Sphingolipids (SLs) and their glycosylated forms (GSLs) are essential components of eukaryotic membranes and are also potent signalling molecules. They are composed of a long chain base and a polar head group. They are found in humans, plants, yeasts and some bacteria. The first step in SL biosynthesis in all organisms is the coupling the amino acid L-serine with a long chain fatty acid thioester substrate. This is catalysed by a pyridoxal 5'-phosphate (PLP) cofactor dependent enzyme, serine palmitoyltransferase (SPT). It produces the 1st intermediate ketodihydrosphingosine (KDS), CO2 and CoASH. SPTs from eukaryotes are heterodimeric membrane bound enzymes but in bacteria such as Sphingomonas they are soluble cytoplasmic enzymes. We were the first to characterise the high resolution x-ray structure of a bacterial SPT and we have used it to model the human enzyme. The SL biosynthetic pathways in various organisms are complicated and the enzymes tightly controlled but detailed structural analysis is lacking. In this project we will continue our breakthrough SL biosynthesis work on a model bacterial system - Sphingomonas wittichii whose genome sequence is known.

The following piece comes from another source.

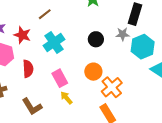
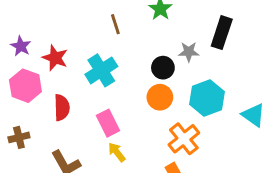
brown line: (45, 14) -> (115, 24), moved, turned -72
gray star: (123, 34) -> (189, 52), moved
cyan hexagon: (143, 47) -> (207, 98), moved
orange circle: (93, 72) -> (160, 97), moved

We will use chemical, biochemical and genetic tools to identify and characterise the early steps in the pathway. We have already identified a potential novel link between SL and fatty acid synthesis - we discovered a small acyl carrier protein (ACP) that may complex with the SPT to make KDS. Thereafter the KDS product is streospecifically reduced by a reductase using a NAD(P) cofactor then N-acylated to form a ceramide. We will complement these methods with tools from yeast genetics to search for bacterial homologs. We will conclude with a preliminary study of how sugars are attached to the SL core to generate GSLs and identify any kinases. Our work will provide the first insight into SL biosynthesis in this kingdom of life and allow a comparison with the SL pathway in higher organisms.

The impact is the same as the Edinburgh (lead) component.